The developer I am today is a completely different person than that one from two years ago.  Today I wake up each day thinking about how much I don't know and how much fun it will be to learn something new.  I actively explore different programming languages, and I read, a lot.  I read books cover to cover now.  I approach early chapters as an opportunity to learn something new about something that I may or may not I feel that I already know.   I try to blog about what I learn, nothing tells you if you understand something or not like sharing it with others.   I love looking at others code now, I pull a lot of open source projects from github and try to understand the code behind these.  I went so far as to enroll back in school to pursue a Computer Science degree to make sure that I had all the fundamentals I needed to become the best programmer I could.  One of the unexpected side effects of this is that I have a renewed passion for my job.  Each and every day I look forward to coming into work and challenging myself.  I have bad days for sure, but the number of good days I have now far outnumber the bad ones. 

This brings us to the "Kobe Bryant" type of ego maniac.  This person is the "superstar" programmer, a natural talent.  This person reads a book on regular expressions and is churning out complex pattern matches the next day.  They are usually the smartest person in a room full of smart people,  and they want you to know it.  This type of person rarely laughs at others jokes but will heartily laugh at a bug they discover in someone else's code and not hesitate to tell that person about it but rarely offer to sit down with that person and help them learn how to fix it. They hate sharing their knowledge because they get easily frustrated explaining things to others who don't "get it".  This type of developer also hates listening to others suggestions.  When a Kobe Bryant has use a module written by another developer the first thing they do is rewrite the code. 

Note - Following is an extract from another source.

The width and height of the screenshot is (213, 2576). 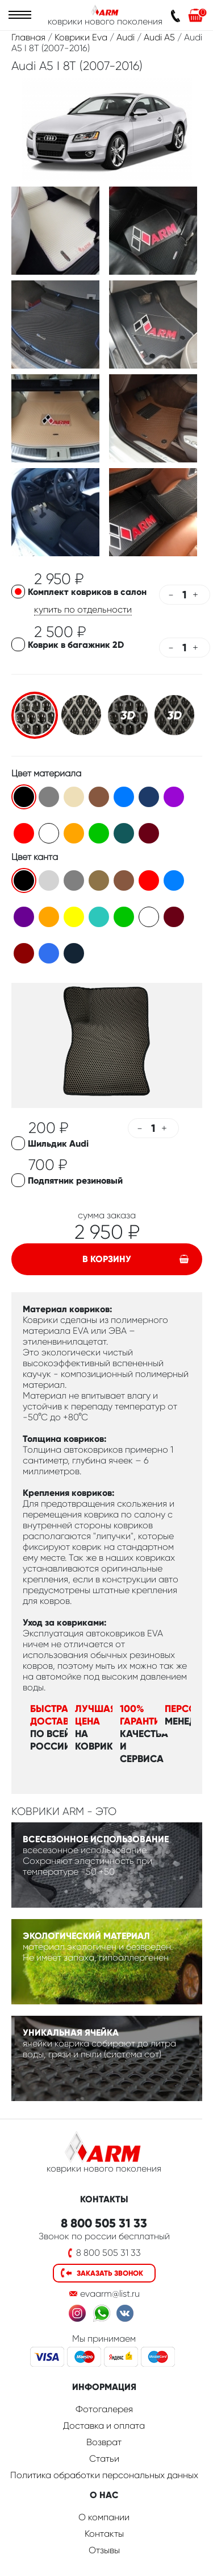 I want to click on Главная, so click(x=28, y=37). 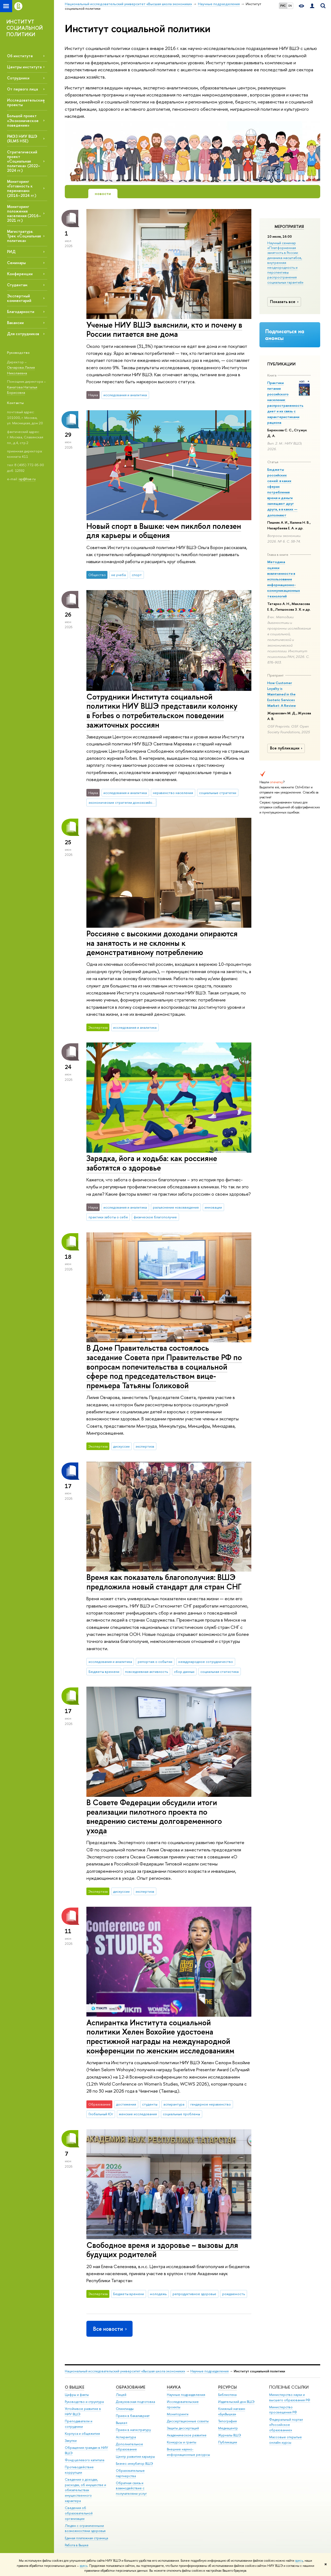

I've worked with many of them before and I've rarely seen them become anything more than executors.   This is because that the people higher up the food chain can see how others react to these types of developers. Their team members will rarely go out of their way to sing this person's praises knowing that it will only feed their ego.  Instead their peers will watch them closely for any mistake and make sure they point it out to them and everybody else on the team.  Typically the Kobe Bryant developer is so self assured that they either don't see how others react to them or are so confident that their superior knowledge will surely allow them to rise to the top regardless if others like them or not.  Also the people doing the promoting know that they'll have to work more closely with this person and will balk at the notion of having increased interaction with this type of egomaniac.

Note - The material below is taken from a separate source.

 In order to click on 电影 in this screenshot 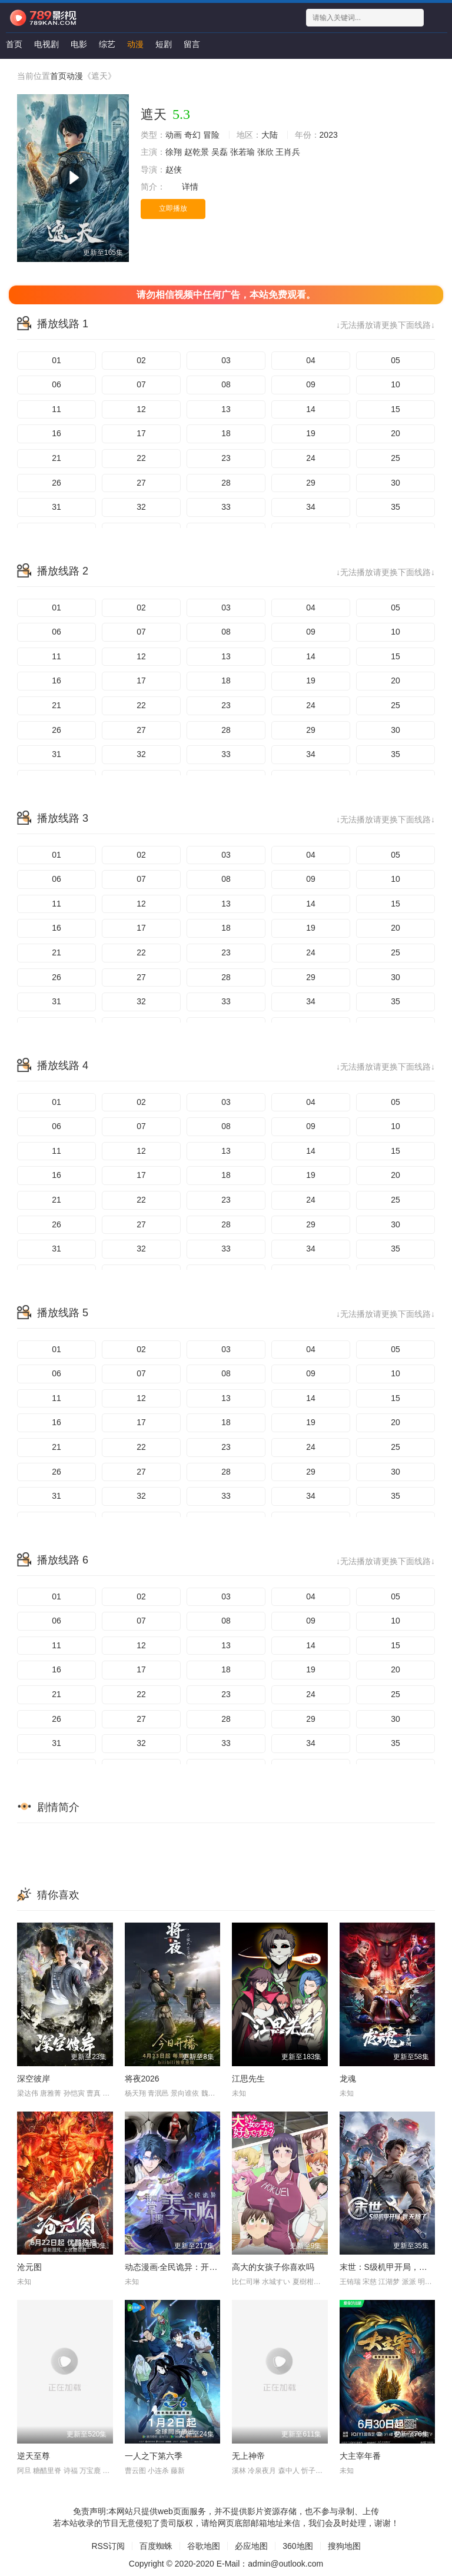 , I will do `click(79, 44)`.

So what can you do if you have some "Kobe Bryant" in you?  First learn to listen to others and sincerely try to value others input.  Here your reputation can work to your advantage.  If you are known as being a know it all telling someone else "that's a really good idea, thanks for sharing" can go farther than if it was said by someone who is constantly throwing around compliments.  Also actively seek out others opinions.  Even if you have no intention of listening to what they have to say just ask someone, "would you mind looking this code over for me" will make others feel that you value their opinion.   Lastly know that its OK to laugh at a stupid joke, nobody will question your intelligence if you laugh at the latest "Two guys walk into a bar" joke.

 If you suffer from either of these conditions its not too hard to turn things around and become a "Tim Duncan".  Tim Duncan is liked by others, is always working hard on his game, and is a true leader on a championship team.  That's the kind of developer I want to be, however I know that I have to work hard each and every day to achieve it and not fall back into my Kwame Brown ways.